## TRY IT
The listing that follows should be copied in full and exactly, with no pictures.

## EXTRACTED DATA
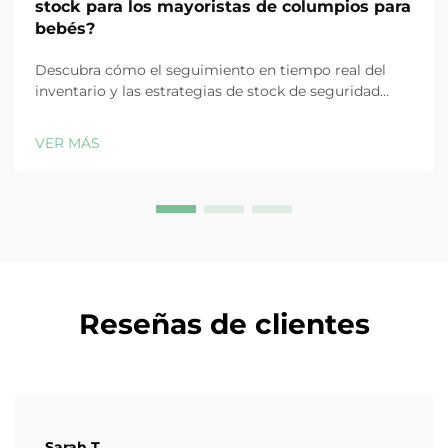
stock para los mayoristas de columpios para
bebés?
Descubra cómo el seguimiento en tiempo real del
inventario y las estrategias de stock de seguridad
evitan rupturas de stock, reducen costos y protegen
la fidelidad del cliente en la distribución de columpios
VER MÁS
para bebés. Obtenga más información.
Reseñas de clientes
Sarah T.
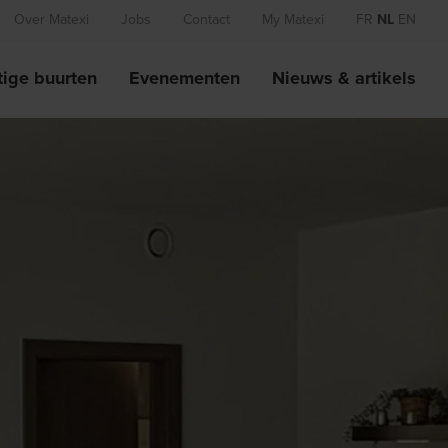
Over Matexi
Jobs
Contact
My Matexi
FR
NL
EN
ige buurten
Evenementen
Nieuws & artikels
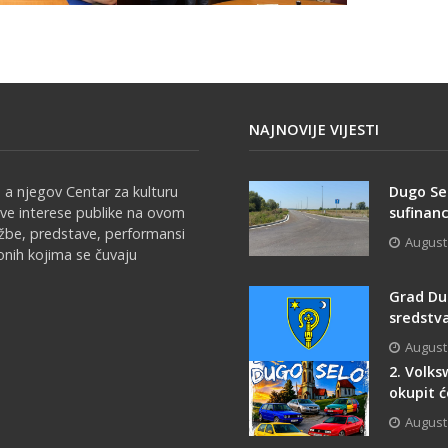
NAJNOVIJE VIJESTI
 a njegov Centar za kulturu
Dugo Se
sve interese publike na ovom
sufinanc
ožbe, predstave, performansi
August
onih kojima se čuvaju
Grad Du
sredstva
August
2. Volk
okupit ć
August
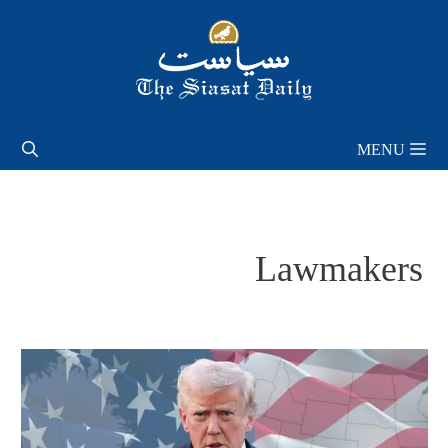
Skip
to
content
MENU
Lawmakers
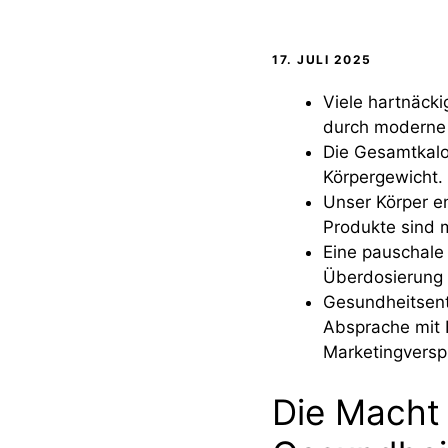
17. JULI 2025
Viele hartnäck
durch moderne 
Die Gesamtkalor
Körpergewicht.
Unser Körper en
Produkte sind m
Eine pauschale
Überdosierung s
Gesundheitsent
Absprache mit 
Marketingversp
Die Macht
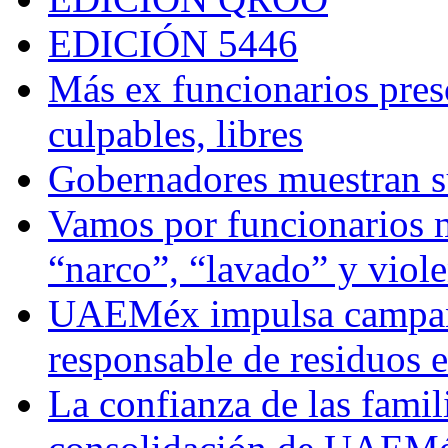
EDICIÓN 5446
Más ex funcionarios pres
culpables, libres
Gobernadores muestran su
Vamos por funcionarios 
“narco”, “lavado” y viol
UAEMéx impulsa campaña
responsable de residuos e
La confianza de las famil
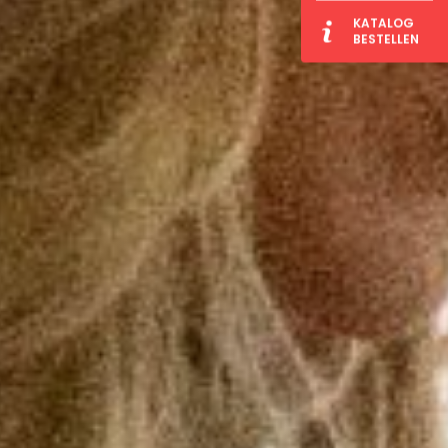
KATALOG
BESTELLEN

## TASK RESPONSE
stock para los mayoristas de columpios para
bebés?
Descubra cómo el seguimiento en tiempo real del
inventario y las estrategias de stock de seguridad
evitan rupturas de stock, reducen costos y protegen
la fidelidad del cliente en la distribución de columpios
VER MÁS
para bebés. Obtenga más información.
Reseñas de clientes
Sarah T.
Over Matexi
Jobs
Contact
My Matexi
FR
NL
EN
ige buurten
Evenementen
Nieuws & artikels
NAJNOVIJE VIJESTI
 a njegov Centar za kulturu
Dugo Se
sve interese publike na ovom
sufinanc
ožbe, predstave, performansi
August
onih kojima se čuvaju
Grad Du
sredstva
August
2. Volk
okupit ć
August
Skip
to
content
MENU
Lawmakers
17. JULI 2025
Viele hartnäck
durch moderne 
Die Gesamtkalor
Körpergewicht.
Unser Körper en
Produkte sind m
Eine pauschale
Überdosierung s
Gesundheitsent
Absprache mit 
Marketingversp
Die Macht
EDICIÓN 5446
Más ex funcionarios pres
culpables, libres
Gobernadores muestran su
Vamos por funcionarios 
“narco”, “lavado” y viol
UAEMéx impulsa campaña
responsable de residuos e
La confianza de las famil
KATALOG
BESTELLEN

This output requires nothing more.